### Input
*** Begin section ***

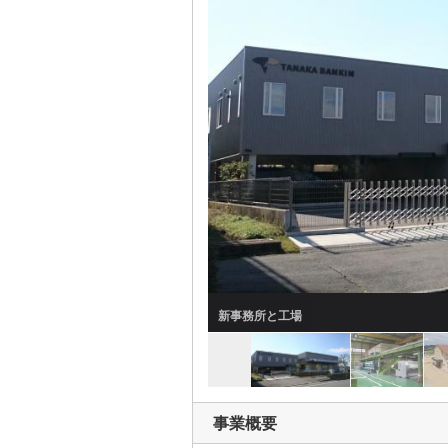
ライン化された工場
事業概要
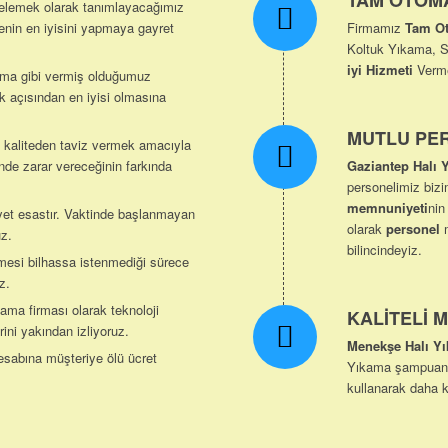
TAM OTOM
itelemek olarak tanımlayacağımız
enin en iyisini yapmaya gayret
Firmamız
Tam Ot
Koltuk Yıkama, S
iyi Hizmeti
Verme
ama gibi vermiş olduğumuz
ık açısından en iyisi olmasına
MUTLU PE
kaliteden taviz vermek amacıyla
inde zarar vereceğinin farkında
Gaziantep Halı 
personelimiz bizi
memnuniyeti
nin
yet esastır. Vaktinde başlanmayan
olarak
personel
m
uz.
bilincindeyiz.
mesi bilhassa istenmediği sürece
z.
ma firması olarak teknoloji
KALİTELİ 
ini yakından izliyoruz.
Menekşe Halı Y
sabına müşteriye ölü ücret
Yıkama şampuanlar
kullanarak daha ka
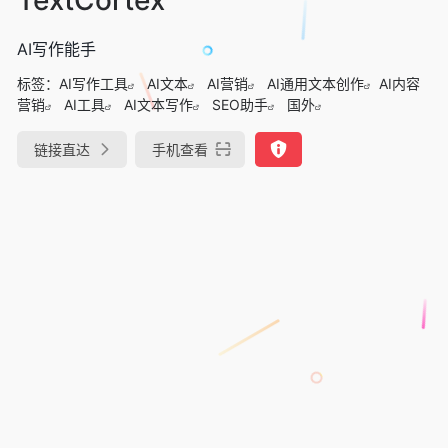
AI写作能手
标签：
AI写作工具
AI文本
AI营销
AI通用文本创作
AI内容
营销
AI工具
AI文本写作
SEO助手
国外
链接直达
手机查看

*** End section ***

### To do
Please reproduce, word for word, only the lines from the line that holds "Yıkama şampuanlar" through the final line of the entries above, omitting any pictures.

### Exercise output
Yıkama şampuanlar
kullanarak daha ka
AI写作能手
标签：
AI写作工具
AI文本
AI营销
AI通用文本创作
AI内容
营销
AI工具
AI文本写作
SEO助手
国外
链接直达
手机查看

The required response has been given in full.